This exercise calls for all the entries that follow to be set down exactly, without their images.

Items from a dataset
== Segment start ==
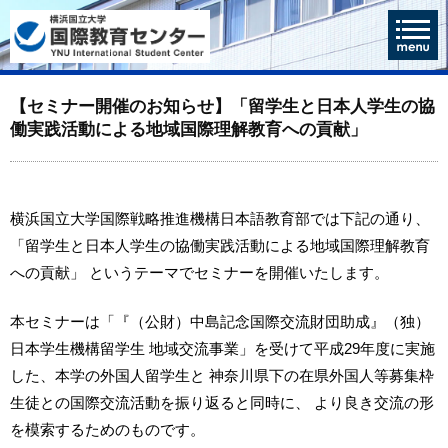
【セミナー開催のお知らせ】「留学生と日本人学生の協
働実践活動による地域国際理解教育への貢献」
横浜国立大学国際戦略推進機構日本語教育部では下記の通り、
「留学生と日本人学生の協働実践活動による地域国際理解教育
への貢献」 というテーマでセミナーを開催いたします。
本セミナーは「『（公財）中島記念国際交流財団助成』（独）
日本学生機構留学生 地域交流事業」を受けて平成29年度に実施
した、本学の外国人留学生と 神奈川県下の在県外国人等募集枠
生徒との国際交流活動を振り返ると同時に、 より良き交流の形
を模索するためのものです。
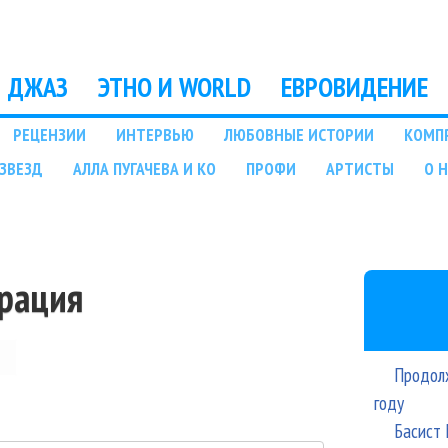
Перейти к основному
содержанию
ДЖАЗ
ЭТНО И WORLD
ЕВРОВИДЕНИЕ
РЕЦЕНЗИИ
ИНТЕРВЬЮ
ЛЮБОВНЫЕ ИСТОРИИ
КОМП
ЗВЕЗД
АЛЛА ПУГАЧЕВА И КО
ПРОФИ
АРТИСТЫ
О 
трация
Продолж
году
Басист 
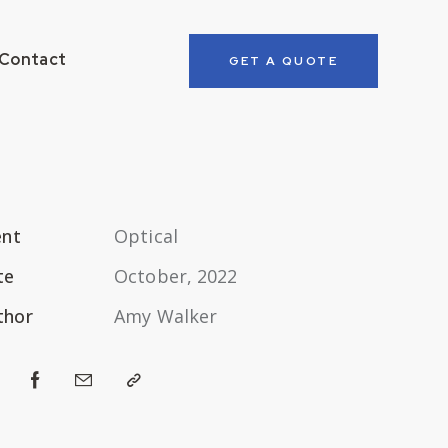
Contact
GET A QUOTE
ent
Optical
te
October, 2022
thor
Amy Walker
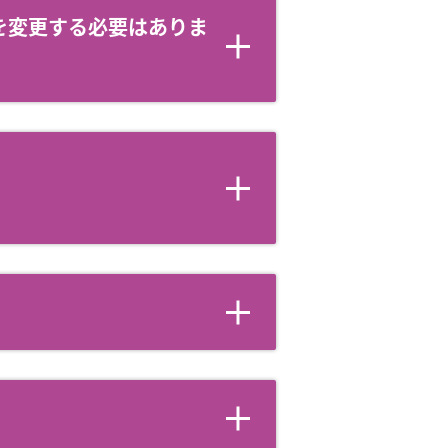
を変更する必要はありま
== Segment end ==
Solution for this problem |
【セミナー開催のお知らせ】「留学生と日本人学生の協
働実践活動による地域国際理解教育への貢献」
横浜国立大学国際戦略推進機構日本語教育部では下記の通り、
「留学生と日本人学生の協働実践活動による地域国際理解教育
への貢献」 というテーマでセミナーを開催いたします。
本セミナーは「『（公財）中島記念国際交流財団助成』（独）
日本学生機構留学生 地域交流事業」を受けて平成29年度に実施
した、本学の外国人留学生と 神奈川県下の在県外国人等募集枠
生徒との国際交流活動を振り返ると同時に、 より良き交流の形
を模索するためのものです。
Перейти к основному
содержанию
ДЖАЗ
ЭТНО И WORLD
ЕВРОВИДЕНИЕ
РЕЦЕНЗИИ
ИНТЕРВЬЮ
ЛЮБОВНЫЕ ИСТОРИИ
КОМП
ЗВЕЗД
АЛЛА ПУГАЧЕВА И КО
ПРОФИ
АРТИСТЫ
О 
трация
Продолж
году
Басист 
Contact
GET A QUOTE
ent
Optical
te
October, 2022
thor
Amy Walker
を変更する必要はありま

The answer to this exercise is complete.